The company is currently engaged in the drafting of the prospectus with the French Financial Services and Markets Authority (FSMA). In concrete terms, a period of four to five weeks should intervene between the company’s announcement and the listing of the first shares. The estimated objective of raising via the IPO is around $56 million (€50 million).
The funds will be used to continue the development of the company’s product candidates
“The IPO should provide us with the resources to fund the development of our current portfolio of product candidates, as well as to establish a commercial infrastructure in the US for our cardiovascular portfolio, where we will focus on specialty care facilities such as hospitals,” said CEO Stijn Van Rompay. “The IPO is also expected to help us expand our portfolio in the coming years.”
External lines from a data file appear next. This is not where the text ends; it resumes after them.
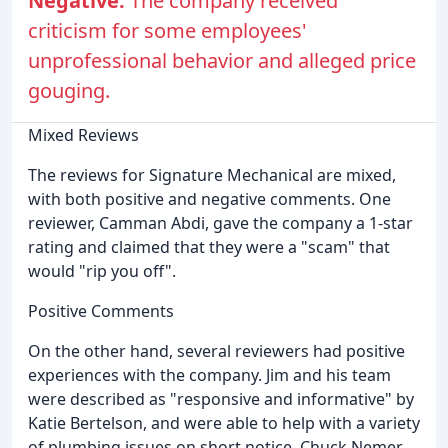
Negative:
The company received
criticism for some employees'
unprofessional behavior and alleged price
gouging.
Mixed Reviews
The reviews for Signature Mechanical are mixed,
with both positive and negative comments. One
reviewer, Camman Abdi, gave the company a 1-star
rating and claimed that they were a "scam" that
would "rip you off".
Positive Comments
On the other hand, several reviewers had positive
experiences with the company. Jim and his team
were described as "responsive and informative" by
Katie Bertelson, and were able to help with a variety
of plumbing issues on short notice. Chuck Nemer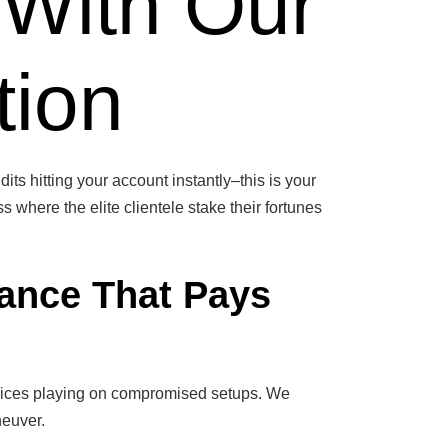
 With Our
tion
its hitting your account instantly–this is your
s where the elite clientele stake their fortunes
ance That Pays
 novices playing on compromised setups. We
neuver.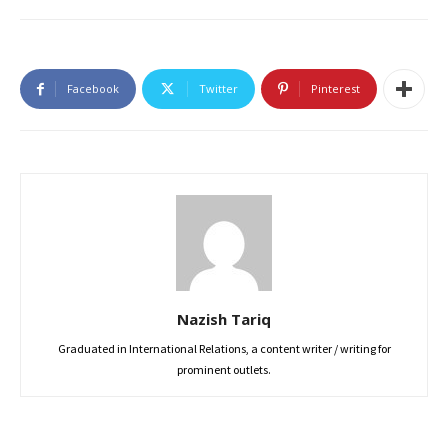
Facebook
Twitter
Pinterest
Nazish Tariq
Graduated in International Relations, a content writer / writing for
prominent outlets.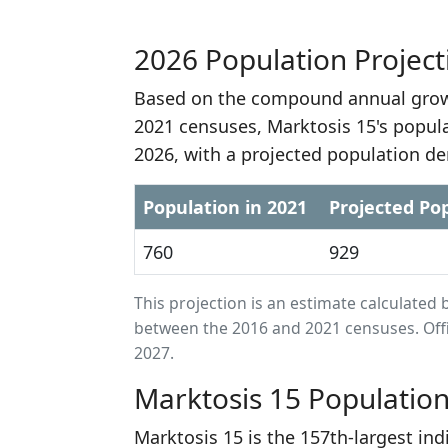
2026 Population Project
Based on the compound annual growt
2021 censuses, Marktosis 15's popul
2026, with a projected population de
Population in 2021
Projected Pop
760
929
This projection is an estimate calculat
between the 2016 and 2021 censuses. Offi
2027.
Marktosis 15 Populatio
Marktosis 15 is the 157th-largest ind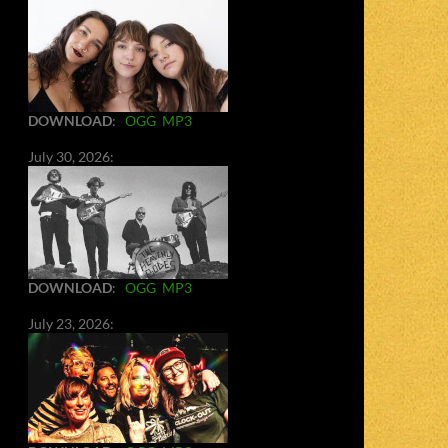
DOWNLOAD
:
OGG
MP3
July 30, 2026:
DOWNLOAD
:
OGG
MP3
July 23, 2026: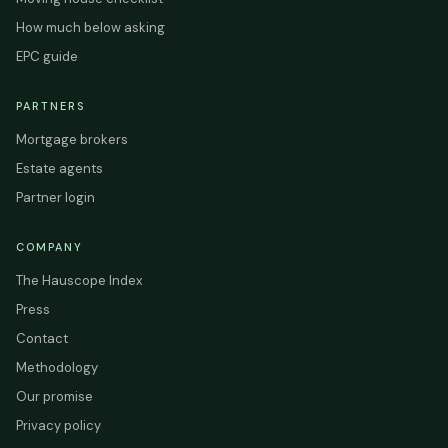
How much below asking
EPC guide
PARTNERS
Mortgage brokers
Estate agents
Partner login
COMPANY
The Hauscope Index
Press
Contact
Methodology
Our promise
Privacy policy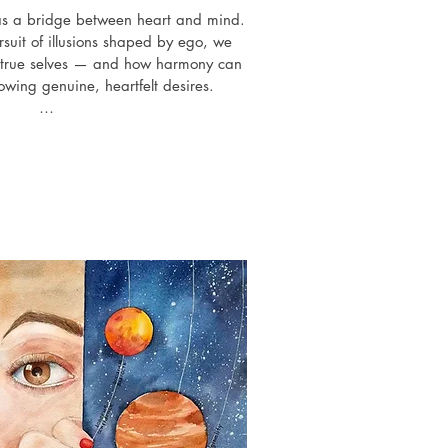
 as a bridge between heart and mind. 
ursuit of illusions shaped by ego, we 
ur true selves — and how harmony can 
owing genuine, heartfelt desires.

ibitions history

al group art exhibition "Exi", Crypt 
llery,   London

d Identities" group art exhibition, 
allery, New York, USA

ion", Worldwide 3D Virtual Expo with 
casting, Arteom Gallery, Italy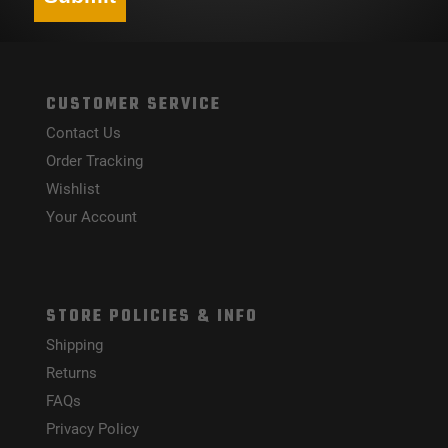
CUSTOMER SERVICE
Contact Us
Order Tracking
Wishlist
Your Account
STORE POLICIES & INFO
Shipping
Returns
FAQs
Privacy Policy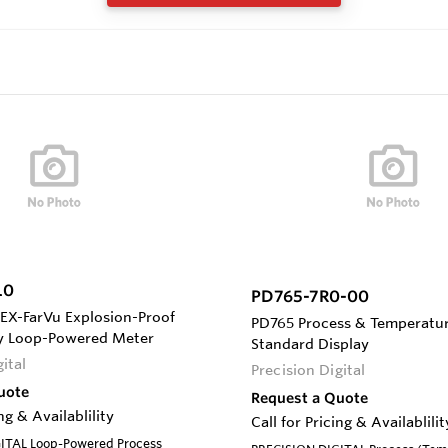
L0
PD765-7R0-00
EX-FarVu Explosion-Proof
PD765 Process & Temperatur
ay Loop-Powered Meter
Standard Display
ital
Precision Digital
uote
Request a Quote
ing & Availablility
Call for Pricing & Availablilit
ITAL Loop-Powered Process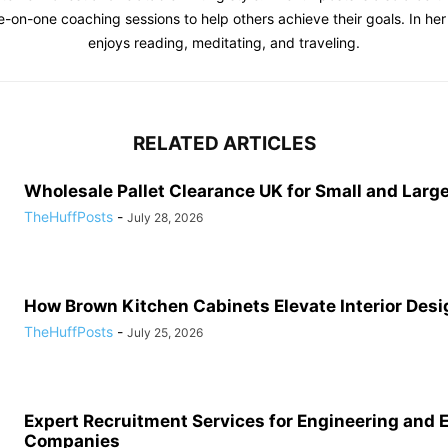
e-on-one coaching sessions to help others achieve their goals. In her 
enjoys reading, meditating, and traveling.
RELATED ARTICLES
Wholesale Pallet Clearance UK for Small and Large
TheHuffPosts
-
July 28, 2026
How Brown Kitchen Cabinets Elevate Interior Desi
TheHuffPosts
-
July 25, 2026
Expert Recruitment Services for Engineering and 
Companies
Hyloris already has twelve product candidates at different stages of development in its portfolio, which should be marketed in the next four to five years, primarily in the USA. It also has two products in the US: one for the treatment of atrial fibrillation, developed in partnership with AltaThera, and the other is a non-opioid analgesic for the treatment of pain, co-owned with AFT Pharmaceuticals.
The strategy of the Liège biotech company is based on US regulations (and its European counterpart) applying to drugs for which the safety and efficacy of specific molecules have already been demonstrated. This procedure concerns, for example, medicines with new dosages or administered differently. It may also concern an extension of the indication.
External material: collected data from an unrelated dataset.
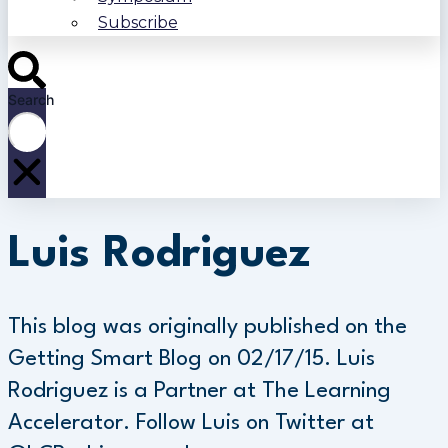
Subscribe
Search
Luis Rodriguez
This blog was originally published on the
Getting Smart Blog on 02/17/15. Luis
Rodriguez is a Partner at The Learning
Accelerator. Follow Luis on Twitter at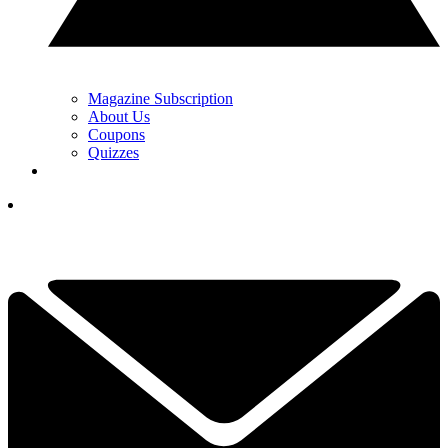
Magazine Subscription
About Us
Coupons
Quizzes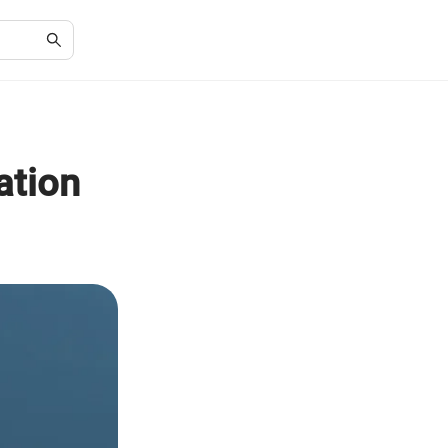
ation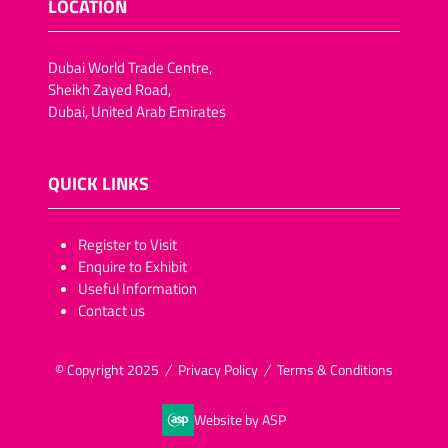
LOCATION
Dubai World Trade Centre,
Sheikh Zayed Road,
Dubai, United Arab Emirates
QUICK LINKS
​​​​​Register to Visit
Enquire to Exhibit
Useful Information
Contact us
© Copyright 2025
Privacy Policy
Terms & Conditions
Website by ASP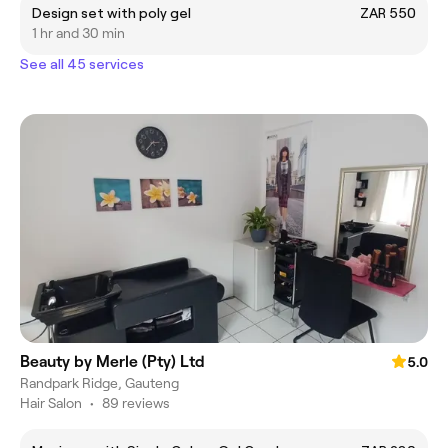
Design set with poly gel
ZAR 550
1 hr and 30 min
See all 45 services
Beauty by Merle (Pty) Ltd
5.0
Randpark Ridge, Gauteng
Hair Salon
•
89 reviews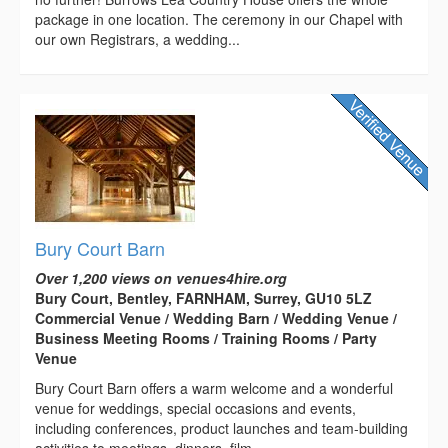
package in one location. The ceremony in our Chapel with
our own Registrars, a wedding...
Bury Court Barn
Over 1,200 views on venues4hire.org
Bury Court, Bentley, FARNHAM, Surrey, GU10 5LZ
Commercial Venue / Wedding Barn / Wedding Venue /
Business Meeting Rooms / Training Rooms / Party
Venue
Bury Court Barn offers a warm welcome and a wonderful
venue for weddings, special occasions and events,
including conferences, product launches and team-building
The company employs a dozen people and the team might double
“With fifty million, as long as we get to that level, it offers a lot of opportunities. This is all the more true since the company could bring products to market fairly quickly and its financial situation should improve fairly quickly because it is likely to generate profit.”
The Liège-based company currently employs a dozen people, a figure that should double by the end of the year. “Production will be outsourced because our products cannot be described as niche products for millions and millions of people. On the other hand, we intend to use manufacturing units here in Belgium and Wallonia, or elsewhere. But it is premature to talk about this because we do not yet have agreements with subcontractors. We also outsource research and development as well as clinical studies, which are bioequivalence studies, to Belgian or foreign partners and subcontractors,” concluded Patrick Jeanmart.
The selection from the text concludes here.